**Aim of the exercise:**
Please report how many lines in the data underneath hold the word "More", with no other text.

**Input:**
----

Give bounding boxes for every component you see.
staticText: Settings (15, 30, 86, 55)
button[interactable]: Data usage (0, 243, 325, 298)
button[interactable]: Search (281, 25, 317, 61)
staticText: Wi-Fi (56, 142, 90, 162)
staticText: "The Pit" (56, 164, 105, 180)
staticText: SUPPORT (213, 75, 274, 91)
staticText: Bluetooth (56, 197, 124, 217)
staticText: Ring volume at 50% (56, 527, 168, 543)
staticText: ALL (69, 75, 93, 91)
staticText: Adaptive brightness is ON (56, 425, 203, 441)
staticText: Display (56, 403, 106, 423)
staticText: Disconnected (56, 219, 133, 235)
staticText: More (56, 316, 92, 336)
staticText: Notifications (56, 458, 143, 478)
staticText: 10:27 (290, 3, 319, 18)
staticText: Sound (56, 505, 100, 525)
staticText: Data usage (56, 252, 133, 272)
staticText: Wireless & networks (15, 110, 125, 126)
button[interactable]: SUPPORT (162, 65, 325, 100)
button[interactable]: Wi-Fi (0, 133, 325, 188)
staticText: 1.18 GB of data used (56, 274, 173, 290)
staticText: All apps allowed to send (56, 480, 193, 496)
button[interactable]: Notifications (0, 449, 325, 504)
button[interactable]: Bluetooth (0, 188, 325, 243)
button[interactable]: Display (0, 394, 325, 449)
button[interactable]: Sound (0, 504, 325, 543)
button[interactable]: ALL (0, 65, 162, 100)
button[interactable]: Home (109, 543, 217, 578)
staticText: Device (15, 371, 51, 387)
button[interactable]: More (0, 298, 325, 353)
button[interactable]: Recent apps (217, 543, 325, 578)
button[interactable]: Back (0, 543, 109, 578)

----

**Result:**
2